La dangereuse escalade entre l’Iran et l’Arabie saoudite
« L’Arabie saoudite paiera un prix élevé » avait lancé Téhéran en direction de Ryad après l’annonce de l’exécution du leader de la mouvance chiite saoudienne Nimr Baqer Al-Nimr en compagnie de 46 autres personnes accusées de terrorisme dont des fidèles du réseau Al Qaïda que dirigeait Oussama Ben Laden.
Par Mustapha Tossa
Les deux puissances s’affrontent déjà sur de nombreux théâtres. Le plus brûlant est le Yemen. L’Arabie tente de restaurer le pouvoir légitime d’un président, Mansour Hadi, contesté par des rebelles Houtis à l’obédience chiite et aux fidélités iraniennes. Le plus sanglant est le théâtre Syrien où les Saoudiens tentent depuis presque cinq années de démanteler le régime de Bachar al Assad alors que les Iraniens, aidés par les Russes, livrent un effort gigantesque pour lui tenir la tête hors du goulot. Le plus confus est le théâtre irakien où l’Arabie saoudite est accusée de soutenir les mouvements terroristes tandis que les Iraniens soutiennent de facto le régime sectaire de Baghdad. Enfin le théâtre le plus tendu et le plus ancien est le Liban où les Iraniens entretiennent un puissant groupe politico-militaire, le Hezbollah, tandis que les Saoudiens misent sur la mouvance sunnite incarné politiquement par Saad Hariri pour conserver le Liban dans sa sphère d’influence.
Depuis que la communauté internationale est parvenue à lier l’Iran par un accord sur la maîtrise de son nucléaire, l’Arabie saoudite avait vu rouge. Non seulement elle avait échoué à maintenir son concurrent iranien dans l’isolement international en diabolisant son image, mais elle avait immédiatement senti le danger à traiter avec une puissance iranienne débarrassée des sanctions internationales, reprenant tout sa place dans le grand échiquier des nations.
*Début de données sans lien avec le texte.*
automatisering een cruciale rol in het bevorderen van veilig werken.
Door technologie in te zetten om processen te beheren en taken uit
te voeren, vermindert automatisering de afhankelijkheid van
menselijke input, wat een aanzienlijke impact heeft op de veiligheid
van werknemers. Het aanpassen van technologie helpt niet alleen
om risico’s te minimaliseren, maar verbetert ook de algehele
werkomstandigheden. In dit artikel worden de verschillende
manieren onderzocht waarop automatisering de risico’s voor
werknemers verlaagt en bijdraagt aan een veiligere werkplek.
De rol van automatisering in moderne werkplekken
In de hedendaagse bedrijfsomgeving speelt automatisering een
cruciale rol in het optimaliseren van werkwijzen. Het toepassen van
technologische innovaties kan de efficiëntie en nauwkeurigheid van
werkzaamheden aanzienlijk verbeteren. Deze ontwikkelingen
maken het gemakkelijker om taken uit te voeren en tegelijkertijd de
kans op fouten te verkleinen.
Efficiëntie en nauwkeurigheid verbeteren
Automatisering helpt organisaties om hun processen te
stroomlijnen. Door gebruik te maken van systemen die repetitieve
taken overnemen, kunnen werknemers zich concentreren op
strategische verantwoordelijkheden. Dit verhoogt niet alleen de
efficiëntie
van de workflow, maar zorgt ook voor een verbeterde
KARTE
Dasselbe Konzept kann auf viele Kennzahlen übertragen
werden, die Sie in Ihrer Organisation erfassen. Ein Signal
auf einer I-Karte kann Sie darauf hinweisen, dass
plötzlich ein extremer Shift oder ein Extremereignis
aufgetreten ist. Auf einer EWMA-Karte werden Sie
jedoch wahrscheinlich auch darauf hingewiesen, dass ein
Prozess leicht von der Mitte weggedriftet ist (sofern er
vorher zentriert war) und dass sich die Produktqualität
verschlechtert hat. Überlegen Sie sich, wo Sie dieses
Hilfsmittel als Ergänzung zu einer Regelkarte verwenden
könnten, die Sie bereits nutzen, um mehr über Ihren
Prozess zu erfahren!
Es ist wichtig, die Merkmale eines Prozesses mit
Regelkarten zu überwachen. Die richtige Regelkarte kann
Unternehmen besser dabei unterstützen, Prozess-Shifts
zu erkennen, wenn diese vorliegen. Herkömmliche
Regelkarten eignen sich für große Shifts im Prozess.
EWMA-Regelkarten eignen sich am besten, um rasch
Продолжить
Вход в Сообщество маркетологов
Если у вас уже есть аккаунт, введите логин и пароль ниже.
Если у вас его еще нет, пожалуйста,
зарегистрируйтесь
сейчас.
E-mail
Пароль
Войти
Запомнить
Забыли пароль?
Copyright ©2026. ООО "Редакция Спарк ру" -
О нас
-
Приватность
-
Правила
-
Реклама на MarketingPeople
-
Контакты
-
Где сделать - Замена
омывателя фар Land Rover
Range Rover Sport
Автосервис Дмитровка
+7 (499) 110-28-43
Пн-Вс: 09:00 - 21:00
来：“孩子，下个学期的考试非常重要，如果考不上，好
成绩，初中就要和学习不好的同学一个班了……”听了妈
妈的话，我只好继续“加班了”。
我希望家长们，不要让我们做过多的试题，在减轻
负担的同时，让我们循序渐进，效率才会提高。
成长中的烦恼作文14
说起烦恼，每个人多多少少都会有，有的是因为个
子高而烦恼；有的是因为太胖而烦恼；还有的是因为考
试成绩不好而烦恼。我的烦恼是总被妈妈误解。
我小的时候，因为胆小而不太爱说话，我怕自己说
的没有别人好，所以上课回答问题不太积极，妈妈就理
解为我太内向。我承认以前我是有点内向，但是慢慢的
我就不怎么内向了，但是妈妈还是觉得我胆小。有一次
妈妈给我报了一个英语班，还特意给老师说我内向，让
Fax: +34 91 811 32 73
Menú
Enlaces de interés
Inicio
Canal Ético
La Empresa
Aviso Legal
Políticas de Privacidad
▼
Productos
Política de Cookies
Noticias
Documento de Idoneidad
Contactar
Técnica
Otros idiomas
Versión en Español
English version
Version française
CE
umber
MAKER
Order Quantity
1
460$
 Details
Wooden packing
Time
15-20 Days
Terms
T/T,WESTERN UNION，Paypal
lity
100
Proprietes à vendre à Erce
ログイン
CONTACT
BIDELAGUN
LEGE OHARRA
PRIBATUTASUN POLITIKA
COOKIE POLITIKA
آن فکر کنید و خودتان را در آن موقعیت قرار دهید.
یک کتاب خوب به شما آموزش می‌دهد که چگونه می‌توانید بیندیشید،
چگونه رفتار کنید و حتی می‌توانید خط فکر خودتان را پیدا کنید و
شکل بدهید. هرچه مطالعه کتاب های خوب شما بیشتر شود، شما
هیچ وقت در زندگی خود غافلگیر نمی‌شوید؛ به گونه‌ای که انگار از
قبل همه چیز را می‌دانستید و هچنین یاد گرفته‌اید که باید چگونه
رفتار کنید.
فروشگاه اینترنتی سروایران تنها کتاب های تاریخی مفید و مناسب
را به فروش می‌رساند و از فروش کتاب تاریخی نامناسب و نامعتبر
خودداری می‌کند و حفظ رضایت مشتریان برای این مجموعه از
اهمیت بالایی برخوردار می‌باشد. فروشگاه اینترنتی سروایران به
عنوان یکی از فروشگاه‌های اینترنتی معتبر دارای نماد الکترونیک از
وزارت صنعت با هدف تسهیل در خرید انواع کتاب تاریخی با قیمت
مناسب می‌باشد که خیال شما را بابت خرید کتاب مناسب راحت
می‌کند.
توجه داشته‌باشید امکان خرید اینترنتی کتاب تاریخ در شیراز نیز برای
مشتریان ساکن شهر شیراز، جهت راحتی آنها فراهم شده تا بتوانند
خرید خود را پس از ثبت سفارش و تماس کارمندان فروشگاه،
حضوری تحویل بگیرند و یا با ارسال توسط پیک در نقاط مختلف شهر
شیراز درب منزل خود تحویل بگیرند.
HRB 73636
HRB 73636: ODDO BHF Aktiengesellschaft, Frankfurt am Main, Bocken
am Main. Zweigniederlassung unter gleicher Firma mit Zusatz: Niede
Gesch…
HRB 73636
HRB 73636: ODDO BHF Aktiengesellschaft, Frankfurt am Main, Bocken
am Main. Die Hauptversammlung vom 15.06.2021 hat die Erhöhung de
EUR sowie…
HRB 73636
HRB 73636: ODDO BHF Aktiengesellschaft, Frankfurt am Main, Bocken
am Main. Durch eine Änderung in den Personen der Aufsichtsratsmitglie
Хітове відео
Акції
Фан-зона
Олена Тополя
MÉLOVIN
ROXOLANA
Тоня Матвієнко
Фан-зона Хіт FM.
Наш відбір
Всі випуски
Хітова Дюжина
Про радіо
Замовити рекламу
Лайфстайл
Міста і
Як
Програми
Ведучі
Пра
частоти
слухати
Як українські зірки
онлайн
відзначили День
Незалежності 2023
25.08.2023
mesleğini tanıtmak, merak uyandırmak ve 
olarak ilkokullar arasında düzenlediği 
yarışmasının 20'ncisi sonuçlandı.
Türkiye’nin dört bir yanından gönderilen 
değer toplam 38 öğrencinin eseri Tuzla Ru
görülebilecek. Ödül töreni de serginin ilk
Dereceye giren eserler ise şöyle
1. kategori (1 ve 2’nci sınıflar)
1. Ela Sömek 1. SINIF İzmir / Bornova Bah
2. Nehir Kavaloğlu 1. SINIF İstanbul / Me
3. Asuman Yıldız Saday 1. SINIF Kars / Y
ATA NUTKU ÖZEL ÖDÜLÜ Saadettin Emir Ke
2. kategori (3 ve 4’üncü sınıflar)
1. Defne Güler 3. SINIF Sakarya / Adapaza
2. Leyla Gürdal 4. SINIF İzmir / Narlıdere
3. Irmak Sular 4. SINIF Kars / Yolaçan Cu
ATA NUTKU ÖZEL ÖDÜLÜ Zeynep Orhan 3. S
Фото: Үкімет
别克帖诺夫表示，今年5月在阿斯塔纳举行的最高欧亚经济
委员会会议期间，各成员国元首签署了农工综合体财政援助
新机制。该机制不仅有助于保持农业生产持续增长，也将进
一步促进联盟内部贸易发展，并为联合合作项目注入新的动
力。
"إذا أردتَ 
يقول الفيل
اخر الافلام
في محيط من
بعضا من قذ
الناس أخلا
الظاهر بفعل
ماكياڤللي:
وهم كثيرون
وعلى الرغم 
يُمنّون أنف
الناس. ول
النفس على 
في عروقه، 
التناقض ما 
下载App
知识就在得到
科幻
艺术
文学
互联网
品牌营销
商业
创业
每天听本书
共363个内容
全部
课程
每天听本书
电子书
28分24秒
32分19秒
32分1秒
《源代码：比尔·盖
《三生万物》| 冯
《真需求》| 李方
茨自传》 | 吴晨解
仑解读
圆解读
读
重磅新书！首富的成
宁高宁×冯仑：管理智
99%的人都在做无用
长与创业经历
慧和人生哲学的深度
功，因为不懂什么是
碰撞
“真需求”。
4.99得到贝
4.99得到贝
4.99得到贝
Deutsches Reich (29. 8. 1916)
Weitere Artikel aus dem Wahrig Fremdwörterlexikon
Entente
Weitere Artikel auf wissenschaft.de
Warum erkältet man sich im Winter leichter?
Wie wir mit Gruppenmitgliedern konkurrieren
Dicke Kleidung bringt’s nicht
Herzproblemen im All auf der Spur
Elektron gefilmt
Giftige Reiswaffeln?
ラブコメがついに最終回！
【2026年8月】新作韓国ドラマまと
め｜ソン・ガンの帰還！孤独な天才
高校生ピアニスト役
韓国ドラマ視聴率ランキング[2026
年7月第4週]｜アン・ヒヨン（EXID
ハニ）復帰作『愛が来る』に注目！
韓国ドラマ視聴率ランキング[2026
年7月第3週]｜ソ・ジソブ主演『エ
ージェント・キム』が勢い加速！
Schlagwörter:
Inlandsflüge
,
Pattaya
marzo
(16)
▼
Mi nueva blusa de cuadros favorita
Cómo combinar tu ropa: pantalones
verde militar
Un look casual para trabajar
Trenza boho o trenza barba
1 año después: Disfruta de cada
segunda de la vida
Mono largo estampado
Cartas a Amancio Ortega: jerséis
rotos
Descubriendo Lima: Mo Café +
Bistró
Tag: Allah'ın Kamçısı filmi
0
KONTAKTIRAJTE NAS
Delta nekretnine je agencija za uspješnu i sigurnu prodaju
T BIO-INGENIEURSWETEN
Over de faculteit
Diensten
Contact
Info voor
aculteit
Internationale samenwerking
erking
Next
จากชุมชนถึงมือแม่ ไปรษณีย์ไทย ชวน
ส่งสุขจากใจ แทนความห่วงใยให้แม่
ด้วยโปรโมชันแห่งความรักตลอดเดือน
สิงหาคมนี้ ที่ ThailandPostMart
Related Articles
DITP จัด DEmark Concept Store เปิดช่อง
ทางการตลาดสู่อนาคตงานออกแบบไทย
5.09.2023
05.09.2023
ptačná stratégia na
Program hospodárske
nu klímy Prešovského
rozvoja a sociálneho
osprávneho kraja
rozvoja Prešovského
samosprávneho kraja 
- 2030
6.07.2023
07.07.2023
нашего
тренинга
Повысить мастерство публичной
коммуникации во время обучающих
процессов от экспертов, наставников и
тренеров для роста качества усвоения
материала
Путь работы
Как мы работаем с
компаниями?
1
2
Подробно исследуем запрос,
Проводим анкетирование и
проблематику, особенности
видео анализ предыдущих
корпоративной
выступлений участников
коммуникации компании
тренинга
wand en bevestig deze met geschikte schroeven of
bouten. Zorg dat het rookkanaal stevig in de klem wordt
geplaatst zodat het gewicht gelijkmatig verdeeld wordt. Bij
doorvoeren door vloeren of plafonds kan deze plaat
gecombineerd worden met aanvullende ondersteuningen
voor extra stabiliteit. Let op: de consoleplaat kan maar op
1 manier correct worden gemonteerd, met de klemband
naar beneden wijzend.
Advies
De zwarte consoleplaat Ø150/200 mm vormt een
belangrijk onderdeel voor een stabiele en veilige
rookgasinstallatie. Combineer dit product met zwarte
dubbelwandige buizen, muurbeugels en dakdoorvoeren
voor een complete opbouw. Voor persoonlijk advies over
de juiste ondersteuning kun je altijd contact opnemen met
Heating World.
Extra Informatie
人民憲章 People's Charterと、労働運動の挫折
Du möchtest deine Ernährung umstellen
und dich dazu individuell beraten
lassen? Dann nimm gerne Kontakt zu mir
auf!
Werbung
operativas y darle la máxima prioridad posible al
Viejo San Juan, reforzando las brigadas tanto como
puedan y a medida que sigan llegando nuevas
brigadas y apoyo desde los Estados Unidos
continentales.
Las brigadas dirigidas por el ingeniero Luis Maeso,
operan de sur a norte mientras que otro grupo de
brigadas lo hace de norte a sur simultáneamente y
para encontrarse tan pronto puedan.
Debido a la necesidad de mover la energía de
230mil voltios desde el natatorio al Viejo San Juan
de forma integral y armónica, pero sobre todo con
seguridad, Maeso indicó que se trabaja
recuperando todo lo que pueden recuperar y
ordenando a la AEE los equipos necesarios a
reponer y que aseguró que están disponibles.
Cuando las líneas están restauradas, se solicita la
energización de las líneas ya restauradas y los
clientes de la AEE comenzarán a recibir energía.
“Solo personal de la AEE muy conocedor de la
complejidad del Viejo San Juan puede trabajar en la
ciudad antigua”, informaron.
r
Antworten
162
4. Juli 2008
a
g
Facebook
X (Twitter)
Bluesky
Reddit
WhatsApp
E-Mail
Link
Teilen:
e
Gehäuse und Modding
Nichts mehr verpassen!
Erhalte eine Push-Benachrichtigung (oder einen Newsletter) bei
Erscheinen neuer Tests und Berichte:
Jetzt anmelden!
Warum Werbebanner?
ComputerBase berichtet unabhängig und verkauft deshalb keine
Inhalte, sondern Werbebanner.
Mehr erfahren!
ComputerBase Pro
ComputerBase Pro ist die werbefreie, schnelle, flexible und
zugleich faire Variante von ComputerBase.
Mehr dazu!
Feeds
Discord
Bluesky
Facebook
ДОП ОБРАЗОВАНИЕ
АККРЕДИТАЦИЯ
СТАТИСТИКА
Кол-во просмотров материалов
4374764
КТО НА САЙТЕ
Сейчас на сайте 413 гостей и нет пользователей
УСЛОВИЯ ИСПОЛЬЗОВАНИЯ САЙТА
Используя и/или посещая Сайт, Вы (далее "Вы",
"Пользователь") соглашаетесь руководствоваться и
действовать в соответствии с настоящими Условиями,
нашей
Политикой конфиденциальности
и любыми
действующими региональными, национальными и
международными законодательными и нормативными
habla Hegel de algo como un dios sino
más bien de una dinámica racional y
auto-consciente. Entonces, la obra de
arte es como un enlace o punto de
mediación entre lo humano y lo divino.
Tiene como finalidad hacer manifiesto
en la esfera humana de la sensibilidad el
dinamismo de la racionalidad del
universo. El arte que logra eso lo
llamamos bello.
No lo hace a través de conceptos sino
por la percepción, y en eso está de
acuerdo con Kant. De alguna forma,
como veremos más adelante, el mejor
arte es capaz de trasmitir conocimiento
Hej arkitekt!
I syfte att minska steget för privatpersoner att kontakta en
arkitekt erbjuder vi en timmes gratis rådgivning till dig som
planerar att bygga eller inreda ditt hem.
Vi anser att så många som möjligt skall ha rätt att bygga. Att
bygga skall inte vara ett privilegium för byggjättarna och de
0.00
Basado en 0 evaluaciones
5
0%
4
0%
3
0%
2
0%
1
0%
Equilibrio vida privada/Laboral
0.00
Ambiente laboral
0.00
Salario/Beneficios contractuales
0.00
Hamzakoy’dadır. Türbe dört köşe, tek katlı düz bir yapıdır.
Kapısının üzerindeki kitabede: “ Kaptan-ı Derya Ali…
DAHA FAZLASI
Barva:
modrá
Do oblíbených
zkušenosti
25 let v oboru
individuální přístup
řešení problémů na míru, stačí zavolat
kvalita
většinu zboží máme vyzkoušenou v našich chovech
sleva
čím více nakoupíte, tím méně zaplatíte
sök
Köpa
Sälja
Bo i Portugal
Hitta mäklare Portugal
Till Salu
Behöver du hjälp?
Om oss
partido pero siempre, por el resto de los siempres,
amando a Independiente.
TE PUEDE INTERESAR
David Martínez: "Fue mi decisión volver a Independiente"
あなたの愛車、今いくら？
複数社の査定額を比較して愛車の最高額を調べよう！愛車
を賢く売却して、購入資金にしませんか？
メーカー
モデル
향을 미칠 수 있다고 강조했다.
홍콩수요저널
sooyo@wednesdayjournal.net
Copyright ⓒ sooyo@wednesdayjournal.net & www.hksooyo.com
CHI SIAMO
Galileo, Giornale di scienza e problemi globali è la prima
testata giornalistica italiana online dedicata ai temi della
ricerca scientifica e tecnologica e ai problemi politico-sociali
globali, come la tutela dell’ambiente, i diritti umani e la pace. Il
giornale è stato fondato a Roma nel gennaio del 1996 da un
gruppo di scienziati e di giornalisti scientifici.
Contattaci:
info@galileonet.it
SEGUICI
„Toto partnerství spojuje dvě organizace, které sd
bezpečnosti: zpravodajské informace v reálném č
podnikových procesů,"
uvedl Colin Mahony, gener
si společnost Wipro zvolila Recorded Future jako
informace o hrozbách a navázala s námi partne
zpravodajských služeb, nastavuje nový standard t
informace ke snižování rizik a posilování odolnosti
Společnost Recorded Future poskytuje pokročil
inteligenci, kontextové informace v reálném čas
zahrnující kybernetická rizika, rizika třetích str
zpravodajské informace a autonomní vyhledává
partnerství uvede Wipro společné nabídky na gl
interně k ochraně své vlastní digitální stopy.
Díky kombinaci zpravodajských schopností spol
Cette exécution de Nimr, une icône de l’opposition chiite, a provoqué une série de réactions, des condamnations et de menaces du monde chiite. Cette avalanche d’avertissements a de quoi interpeller les chroniqueurs de cette compétition historique entre Ryad et Téhéran. Que peuvent encore faire les Iraniens pour mettre à exécution leurs menaces? La guerre ouverte et directe entre les deux pays étant pour le moment exclue pour des logiques de gouvernance internationale, les coups bas vont connaître une intense floraison qui aura forcément un impact sur les différentes crises régionales dans lesquelles s’opposent les deux pays.